Redwood Day views the use of technology as integral to teaching and learning, and sharing what we have learned. Our goal is to provide our students with a portable set of skills, and to guide them to understand the essence of a variety of technology tools. Throughout our curriculum they are exposed to different applications that can be used for the same purpose, such as different kinds of word processors and presentation tools. We provide many avenues for students to document and share their learning, including text, audio, video, and multimedia. We believe that publishing student work to an audience of their peers cements and consolidates learning.
Media literacy and critical thinking are necessary skills in our digital age; we provide an environment that is safe and monitored, yet challenging for students as they explore the online universe. Mistakes are an opportunity for the application of critical thinking skills and sparking intellectual growth; we provide access to the internet with moderate censorship.
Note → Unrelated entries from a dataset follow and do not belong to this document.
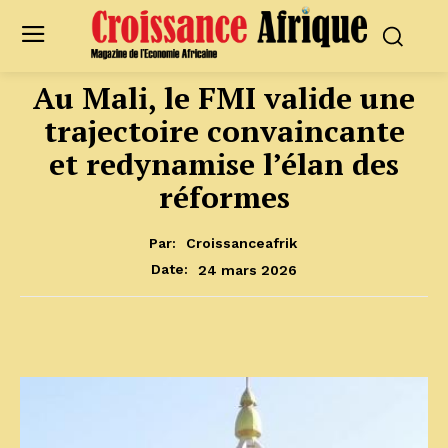
Au Mali, le FMI valide une
trajectoire convaincante
et redynamise l’élan des
réformes
Par:
Croissanceafrik
24 mars 2026
Date: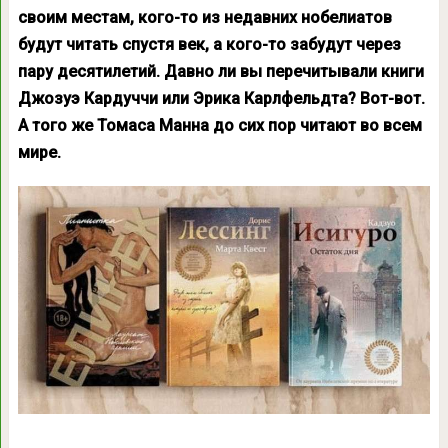
своим местам, кого-то из недавних нобелиатов
будут читать спустя век, а кого-то забудут через
пару десятилетий. Давно ли вы перечитывали книги
Джозуэ Кардуччи или Эрика Карлфельдта? Вот-вот.
А того же Томаса Манна до сих пор читают во всем
мире.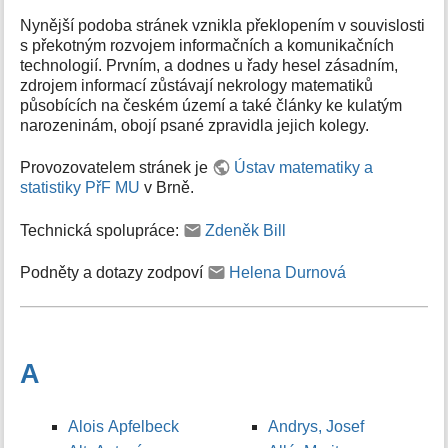
Nynější podoba stránek vznikla překlopením v souvislosti
s překotným rozvojem informačních a komunikačních
technologií. Prvním, a dodnes u řady hesel zásadním,
zdrojem informací zůstávají nekrology matematiků
působících na českém území a také články ke kulatým
narozeninám, obojí psané zpravidla jejich kolegy.
Provozovatelem stránek je
Ústav matematiky a
statistiky PřF MU
v Brně.
Technická spolupráce:
Zdeněk Bill
Podněty a dotazy zodpoví
Helena Durnová
A
Alois Apfelbeck
Andrys, Josef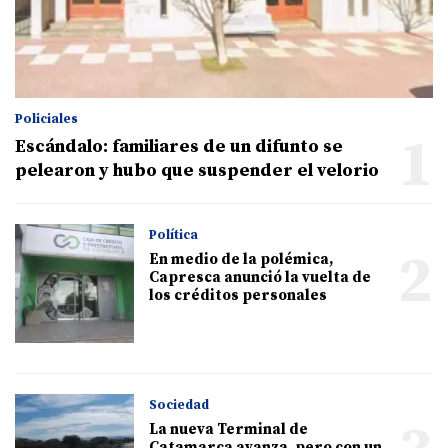
Policiales
1
Escándalo: familiares de un difunto se
pelearon y hubo que suspender el velorio
Política
2
En medio de la polémica,
Capresca anunció la vuelta de
los créditos personales
Sociedad
La nueva Terminal de
Catamarca avanza, pero con un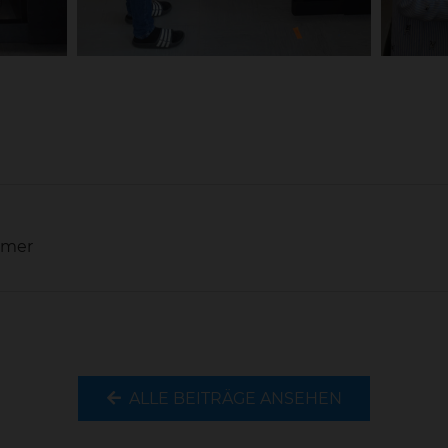
mmer
ALLE BEITRÄGE ANSEHEN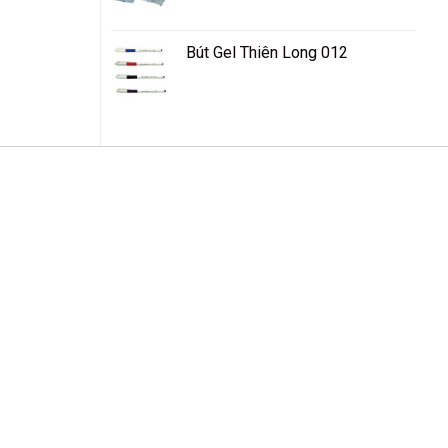
Bút Gel Thiên Long 012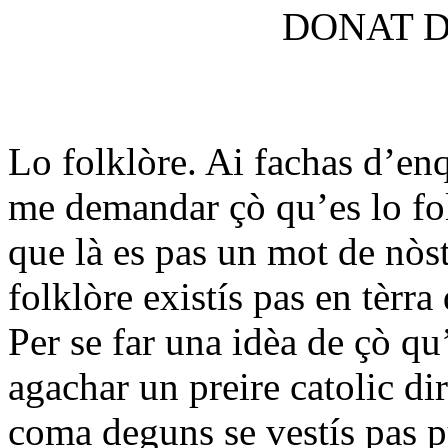
DONAT D
Lo folklòre. Ai fachas d’enq
me demandar çò qu’es lo fo
que là es pas un mot de nòst
folklòre existís pas en tèrra
Per se far una idèa de çò qu’
agachar un preire catolic di
coma deguns se vestís pas p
While our Internet filters are set to filter out many inappropriate categories of sites, some of the information available is controversial and may sometimes be offensive to some individuals. Our staff will make good faith efforts to monitor student use and create projects that minimize this risk, and teach kids to avoid suspect sites and quickly close windows with content that make them feel uncomfortable or may be inappropriate.
The Library and Technology departments are using Common Sense Media online as the source of our curriculum about Digital Citizenship. The site is a wealth of information for both teachers and families. This link takes you to family tip sheets
about the language we are using in our lesson plans. Feel free to explore the whole site about the many issues we will cover with the students. Developing Internet etiquette is a long-term process that we visit continuously in core classrooms, the computer lab, and the library. It is a constant work in progress, rather than a discrete lesson unit. Thank you for your partnership in developing the next generation of responsible digital citizens.
Redwood Day recommends that student access to the Internet be limited to a common room in the home, such as the kitchen or the living room, rather than a student's bedroom. This may mean setting up a place for your student to do their homework in the common space.